There is also an opportunity to work closely with information management areas to develop strategies for how to bring governance and understanding of content lifecycle back into the digital world.

Once that’s done, the organizations will need to focus on transferable skills that create effective problem solvers and connectors, those who do both the ‘blue work of thinking’ and ‘the red work of doing’, making sure that content professionals are comfortable asking questions about business objectives, adopt an investigative mindset, and are skilled in conducting desk research as well as synthesizing and connecting requirements to existing content or gaps within it. In other words, using critical sensemaking and connecting skills which are currently underutilized:

Critical sensemaking skills

  • Analyzing and using data/research
  • Frame-shifting — a way to investigate a problem from multiple perspectives and scales
  • Systems thinking — a way of making sense of complexity. It includes ways of understanding, approaches, and practices that consider relationships, boundaries, different perspectives, and dependence on context.
  • Design thinking — a process for creating problem solving
  • Defining success metrics
  • Governance
  • Digital channel definition and strategy

Connecting skills

  • Content management
  • Content modeling — a way to make sense of a system of content by breaking it up into small pieces and then connecting these pieces in a way that represents the functioning of the system
  • Communicating research and insights
  • Working and networking with others (co-writing, building and participating in communities/ networking)

The data representing the skills that other content professionals should know seems to confirm the value of the above skills, as a large number of professionals think these skills are important even though they do not use them as often in their work:

  • Systems thinking (38% do it, 62% think others should know it)
  • Communicating research and insights (55% do it, 60% think others should know it)
  • Defining success metrics (43% do it, 62% think others should know it )

‘Content auditing and inventorying’ (64% think others should know it) also ranks high on the importance list, even though the percentage is lower than the number of people who use this skill in their work (70%), perhaps signaling that some do not feel that this activity is worthwhile or effective in the current organizational culture.
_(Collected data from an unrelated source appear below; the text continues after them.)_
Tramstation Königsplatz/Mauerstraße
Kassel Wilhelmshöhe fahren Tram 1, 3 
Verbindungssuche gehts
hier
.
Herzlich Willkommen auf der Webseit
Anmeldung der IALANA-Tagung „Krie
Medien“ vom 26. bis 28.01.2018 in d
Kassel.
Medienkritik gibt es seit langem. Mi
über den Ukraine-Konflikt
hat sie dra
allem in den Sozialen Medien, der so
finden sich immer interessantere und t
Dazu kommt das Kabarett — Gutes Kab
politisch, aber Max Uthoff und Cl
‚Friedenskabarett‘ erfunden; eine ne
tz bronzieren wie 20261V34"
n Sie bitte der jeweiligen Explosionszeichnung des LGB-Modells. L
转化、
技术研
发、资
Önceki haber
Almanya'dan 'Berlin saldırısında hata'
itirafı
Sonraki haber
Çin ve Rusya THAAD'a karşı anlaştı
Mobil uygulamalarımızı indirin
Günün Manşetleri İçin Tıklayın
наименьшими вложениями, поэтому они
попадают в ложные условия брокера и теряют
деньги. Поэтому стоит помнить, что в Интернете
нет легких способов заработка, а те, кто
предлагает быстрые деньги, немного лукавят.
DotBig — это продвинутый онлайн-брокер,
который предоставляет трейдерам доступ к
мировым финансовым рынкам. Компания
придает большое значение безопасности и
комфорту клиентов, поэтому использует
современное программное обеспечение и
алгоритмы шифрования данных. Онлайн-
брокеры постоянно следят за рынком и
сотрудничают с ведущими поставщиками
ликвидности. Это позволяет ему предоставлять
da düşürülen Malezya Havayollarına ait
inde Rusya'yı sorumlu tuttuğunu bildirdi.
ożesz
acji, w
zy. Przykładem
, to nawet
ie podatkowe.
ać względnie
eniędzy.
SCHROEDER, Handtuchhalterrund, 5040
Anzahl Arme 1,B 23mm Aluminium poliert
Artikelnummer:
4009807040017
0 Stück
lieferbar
Similarly, when asked what skills the content professionals need, there is an increased interest in the critical sensemaking skills that are less used. The following skills appear among the top 6 most needed:

  • Content modeling (43% need it)
  • Design thinking (38% need it)
  • Analyzing and using data (36% need it)
  • Systems thinking (36% need it)

While interest in ‘Digital governance’ (30%) and ‘Information and knowledge management’ (26%) remains lower and may require an entire cultural shift before these skills’ value is appreciated within organizations.

It is important to underline the role the organizational culture and leadership play in elevating the value of underused skills.

Based on data, there seems to be a correlation between the least used skills and the skills that the content practitioners feel do not apply to them (view the full graph of skills that content practitioners find to not apply to them), for example:

  • Multimedia design (9% do it, 53% feel it does not apply to them)
  • Information system design (17% do it, 43% feel it does not apply to them)
  • Information and knowledge management (30% do it, 30% feel it does not apply to them)
  • Digital communication channel definition and strategy (28% do it, 23% feel it does not apply to them)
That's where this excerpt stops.